Extracted page text data
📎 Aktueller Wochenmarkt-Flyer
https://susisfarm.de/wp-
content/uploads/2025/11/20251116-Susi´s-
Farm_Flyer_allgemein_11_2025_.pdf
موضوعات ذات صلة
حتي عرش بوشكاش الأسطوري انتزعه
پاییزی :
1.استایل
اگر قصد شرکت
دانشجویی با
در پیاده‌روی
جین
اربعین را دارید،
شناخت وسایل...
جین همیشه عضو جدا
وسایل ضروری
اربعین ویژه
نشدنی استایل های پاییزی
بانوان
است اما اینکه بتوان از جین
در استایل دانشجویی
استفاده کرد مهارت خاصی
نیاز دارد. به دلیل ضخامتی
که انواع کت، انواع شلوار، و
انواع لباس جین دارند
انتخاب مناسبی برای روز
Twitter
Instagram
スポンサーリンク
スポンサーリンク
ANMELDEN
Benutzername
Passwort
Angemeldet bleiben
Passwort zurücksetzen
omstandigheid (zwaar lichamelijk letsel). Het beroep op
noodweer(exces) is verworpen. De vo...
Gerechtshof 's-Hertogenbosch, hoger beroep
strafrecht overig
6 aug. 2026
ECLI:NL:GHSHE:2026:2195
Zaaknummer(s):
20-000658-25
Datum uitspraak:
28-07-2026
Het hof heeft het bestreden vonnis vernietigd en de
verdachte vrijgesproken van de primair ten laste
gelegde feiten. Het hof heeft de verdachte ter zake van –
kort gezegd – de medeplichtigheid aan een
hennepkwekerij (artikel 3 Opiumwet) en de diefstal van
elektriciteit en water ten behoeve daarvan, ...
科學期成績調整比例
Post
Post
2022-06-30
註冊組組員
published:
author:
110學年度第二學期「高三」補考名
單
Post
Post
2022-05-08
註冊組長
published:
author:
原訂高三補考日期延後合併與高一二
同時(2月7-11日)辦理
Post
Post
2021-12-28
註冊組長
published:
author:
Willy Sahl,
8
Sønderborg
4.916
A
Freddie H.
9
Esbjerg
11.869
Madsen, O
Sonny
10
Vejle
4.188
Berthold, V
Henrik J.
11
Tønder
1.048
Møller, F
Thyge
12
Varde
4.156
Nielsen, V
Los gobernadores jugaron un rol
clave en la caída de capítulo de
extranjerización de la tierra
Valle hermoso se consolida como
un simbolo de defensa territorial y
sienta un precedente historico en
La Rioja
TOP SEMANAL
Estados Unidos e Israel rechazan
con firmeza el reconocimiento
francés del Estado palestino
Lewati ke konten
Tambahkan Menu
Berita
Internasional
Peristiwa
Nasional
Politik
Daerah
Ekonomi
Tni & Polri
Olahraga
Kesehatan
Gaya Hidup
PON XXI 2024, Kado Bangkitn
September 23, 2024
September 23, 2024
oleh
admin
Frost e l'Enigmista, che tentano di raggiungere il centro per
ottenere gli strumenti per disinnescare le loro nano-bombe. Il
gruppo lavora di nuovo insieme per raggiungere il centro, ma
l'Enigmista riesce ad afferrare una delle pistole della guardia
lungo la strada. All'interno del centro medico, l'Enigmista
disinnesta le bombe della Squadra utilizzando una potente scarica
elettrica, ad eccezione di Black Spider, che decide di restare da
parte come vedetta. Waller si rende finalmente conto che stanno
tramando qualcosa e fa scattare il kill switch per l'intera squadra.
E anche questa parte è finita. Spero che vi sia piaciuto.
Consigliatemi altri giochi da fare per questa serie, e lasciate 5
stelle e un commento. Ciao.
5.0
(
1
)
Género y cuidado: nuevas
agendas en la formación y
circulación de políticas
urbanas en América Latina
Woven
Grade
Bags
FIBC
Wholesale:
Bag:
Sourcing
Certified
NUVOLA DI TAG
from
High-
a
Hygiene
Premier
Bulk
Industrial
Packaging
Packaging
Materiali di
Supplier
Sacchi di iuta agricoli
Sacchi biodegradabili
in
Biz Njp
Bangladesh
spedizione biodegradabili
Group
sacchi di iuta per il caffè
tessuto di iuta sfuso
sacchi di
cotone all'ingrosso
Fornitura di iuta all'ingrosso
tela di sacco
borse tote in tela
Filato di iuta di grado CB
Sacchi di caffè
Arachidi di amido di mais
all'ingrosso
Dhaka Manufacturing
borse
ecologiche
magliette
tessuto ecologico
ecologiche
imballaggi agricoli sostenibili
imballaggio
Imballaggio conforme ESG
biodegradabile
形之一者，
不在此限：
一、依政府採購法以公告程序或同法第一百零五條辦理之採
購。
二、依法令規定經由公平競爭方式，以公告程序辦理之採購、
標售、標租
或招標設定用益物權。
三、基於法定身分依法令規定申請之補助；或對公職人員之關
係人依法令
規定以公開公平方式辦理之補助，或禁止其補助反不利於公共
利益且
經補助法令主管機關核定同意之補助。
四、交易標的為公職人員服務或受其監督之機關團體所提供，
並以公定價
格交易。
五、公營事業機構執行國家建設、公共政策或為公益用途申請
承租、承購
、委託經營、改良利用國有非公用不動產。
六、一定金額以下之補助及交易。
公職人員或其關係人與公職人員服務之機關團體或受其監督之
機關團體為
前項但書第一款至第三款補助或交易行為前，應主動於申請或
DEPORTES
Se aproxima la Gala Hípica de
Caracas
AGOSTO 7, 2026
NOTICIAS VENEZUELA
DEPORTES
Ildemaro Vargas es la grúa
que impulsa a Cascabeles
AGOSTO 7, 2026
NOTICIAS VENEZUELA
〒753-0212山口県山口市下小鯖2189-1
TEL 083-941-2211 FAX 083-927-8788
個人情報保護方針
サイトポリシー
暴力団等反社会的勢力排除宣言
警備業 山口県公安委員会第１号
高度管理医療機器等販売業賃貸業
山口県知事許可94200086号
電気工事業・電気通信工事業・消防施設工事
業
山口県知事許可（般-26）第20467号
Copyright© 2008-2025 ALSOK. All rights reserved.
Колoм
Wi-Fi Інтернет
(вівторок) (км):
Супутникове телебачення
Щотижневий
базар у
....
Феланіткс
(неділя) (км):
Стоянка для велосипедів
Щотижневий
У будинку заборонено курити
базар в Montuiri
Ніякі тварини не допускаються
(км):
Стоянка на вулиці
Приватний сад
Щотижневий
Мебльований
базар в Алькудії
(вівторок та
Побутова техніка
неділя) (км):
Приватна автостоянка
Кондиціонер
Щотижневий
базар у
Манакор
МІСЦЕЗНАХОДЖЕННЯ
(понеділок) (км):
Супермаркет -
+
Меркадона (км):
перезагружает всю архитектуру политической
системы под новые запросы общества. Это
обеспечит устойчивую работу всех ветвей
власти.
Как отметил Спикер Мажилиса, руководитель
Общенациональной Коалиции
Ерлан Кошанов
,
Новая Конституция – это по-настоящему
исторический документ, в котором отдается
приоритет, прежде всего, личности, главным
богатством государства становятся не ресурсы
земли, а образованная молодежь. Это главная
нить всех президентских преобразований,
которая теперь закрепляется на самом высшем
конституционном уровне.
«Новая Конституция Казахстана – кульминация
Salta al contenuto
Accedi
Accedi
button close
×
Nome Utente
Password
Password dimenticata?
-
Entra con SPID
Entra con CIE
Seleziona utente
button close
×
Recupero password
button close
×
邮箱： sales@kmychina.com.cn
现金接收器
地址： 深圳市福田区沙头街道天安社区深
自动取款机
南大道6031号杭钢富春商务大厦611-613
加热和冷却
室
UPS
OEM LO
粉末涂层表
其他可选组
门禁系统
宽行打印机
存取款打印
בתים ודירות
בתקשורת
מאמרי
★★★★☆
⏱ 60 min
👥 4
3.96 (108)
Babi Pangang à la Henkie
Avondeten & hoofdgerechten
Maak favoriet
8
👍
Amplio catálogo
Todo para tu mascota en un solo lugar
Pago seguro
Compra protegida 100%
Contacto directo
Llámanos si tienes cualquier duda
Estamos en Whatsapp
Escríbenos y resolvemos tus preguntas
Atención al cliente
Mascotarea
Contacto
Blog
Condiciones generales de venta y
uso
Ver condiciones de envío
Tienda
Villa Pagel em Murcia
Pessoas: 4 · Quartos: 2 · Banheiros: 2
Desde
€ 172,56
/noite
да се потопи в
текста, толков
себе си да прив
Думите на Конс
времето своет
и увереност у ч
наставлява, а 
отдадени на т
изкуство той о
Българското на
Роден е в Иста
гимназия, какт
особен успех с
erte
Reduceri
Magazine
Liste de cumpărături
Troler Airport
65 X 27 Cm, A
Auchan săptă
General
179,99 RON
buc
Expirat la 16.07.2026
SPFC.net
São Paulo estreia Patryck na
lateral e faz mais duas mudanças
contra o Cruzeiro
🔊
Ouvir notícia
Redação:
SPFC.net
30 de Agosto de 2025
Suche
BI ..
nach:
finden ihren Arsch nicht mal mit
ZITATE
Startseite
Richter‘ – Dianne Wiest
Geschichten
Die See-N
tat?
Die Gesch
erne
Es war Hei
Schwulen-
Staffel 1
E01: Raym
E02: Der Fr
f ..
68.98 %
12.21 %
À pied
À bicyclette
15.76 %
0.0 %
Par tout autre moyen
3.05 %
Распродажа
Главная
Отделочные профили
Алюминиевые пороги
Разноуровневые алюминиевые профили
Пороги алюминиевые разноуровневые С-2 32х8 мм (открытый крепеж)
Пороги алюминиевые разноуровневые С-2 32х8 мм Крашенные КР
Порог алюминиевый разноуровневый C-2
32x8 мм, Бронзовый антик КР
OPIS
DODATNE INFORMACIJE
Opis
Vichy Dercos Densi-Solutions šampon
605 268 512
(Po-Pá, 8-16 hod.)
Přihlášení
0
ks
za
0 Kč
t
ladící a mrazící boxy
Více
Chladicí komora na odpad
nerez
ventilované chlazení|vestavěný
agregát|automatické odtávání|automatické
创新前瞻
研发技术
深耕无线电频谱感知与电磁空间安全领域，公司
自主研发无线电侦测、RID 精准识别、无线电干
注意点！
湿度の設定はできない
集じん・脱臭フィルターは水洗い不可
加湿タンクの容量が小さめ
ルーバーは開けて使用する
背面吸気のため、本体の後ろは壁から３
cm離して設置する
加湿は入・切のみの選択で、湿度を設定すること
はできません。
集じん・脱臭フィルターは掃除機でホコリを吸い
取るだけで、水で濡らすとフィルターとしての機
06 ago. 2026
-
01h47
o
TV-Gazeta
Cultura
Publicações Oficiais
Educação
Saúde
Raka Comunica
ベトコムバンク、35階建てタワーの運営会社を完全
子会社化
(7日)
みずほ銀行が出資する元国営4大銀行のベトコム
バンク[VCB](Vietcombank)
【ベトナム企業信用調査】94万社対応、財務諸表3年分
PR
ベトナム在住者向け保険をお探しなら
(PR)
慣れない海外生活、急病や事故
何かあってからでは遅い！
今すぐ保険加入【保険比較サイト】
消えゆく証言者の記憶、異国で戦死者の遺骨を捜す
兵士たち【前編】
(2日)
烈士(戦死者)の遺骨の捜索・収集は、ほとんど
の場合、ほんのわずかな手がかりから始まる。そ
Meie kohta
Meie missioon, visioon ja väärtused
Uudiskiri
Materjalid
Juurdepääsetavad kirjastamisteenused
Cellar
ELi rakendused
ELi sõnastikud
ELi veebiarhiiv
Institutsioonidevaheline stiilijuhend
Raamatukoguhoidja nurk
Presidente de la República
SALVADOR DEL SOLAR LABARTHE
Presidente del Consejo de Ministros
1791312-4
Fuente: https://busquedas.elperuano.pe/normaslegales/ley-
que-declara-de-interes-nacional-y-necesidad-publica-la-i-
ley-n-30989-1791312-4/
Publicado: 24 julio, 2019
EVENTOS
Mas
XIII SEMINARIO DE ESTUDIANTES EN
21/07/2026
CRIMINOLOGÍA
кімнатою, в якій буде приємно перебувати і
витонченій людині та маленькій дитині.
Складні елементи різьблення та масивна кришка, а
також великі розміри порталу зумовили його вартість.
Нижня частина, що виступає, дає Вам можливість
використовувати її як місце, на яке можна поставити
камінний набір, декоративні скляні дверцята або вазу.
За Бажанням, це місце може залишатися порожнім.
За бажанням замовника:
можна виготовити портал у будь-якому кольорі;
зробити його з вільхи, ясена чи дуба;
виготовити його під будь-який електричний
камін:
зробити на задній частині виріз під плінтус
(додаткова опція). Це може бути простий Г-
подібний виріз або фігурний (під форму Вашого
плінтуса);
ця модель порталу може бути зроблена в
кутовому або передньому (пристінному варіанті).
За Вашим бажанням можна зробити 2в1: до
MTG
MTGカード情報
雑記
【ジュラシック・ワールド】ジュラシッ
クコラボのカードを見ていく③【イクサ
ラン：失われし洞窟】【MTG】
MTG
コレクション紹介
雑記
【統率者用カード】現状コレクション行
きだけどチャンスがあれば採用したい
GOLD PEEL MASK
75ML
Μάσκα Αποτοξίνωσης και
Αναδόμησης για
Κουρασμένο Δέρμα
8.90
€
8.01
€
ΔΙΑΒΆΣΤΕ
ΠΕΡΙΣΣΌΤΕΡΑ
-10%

## Instructions for the task:
Wherever a line above contains "https", copy that line.

## Exercise solution:
https://susisfarm.de/wp-
Fuente: https://busquedas.elperuano.pe/normaslegales/ley-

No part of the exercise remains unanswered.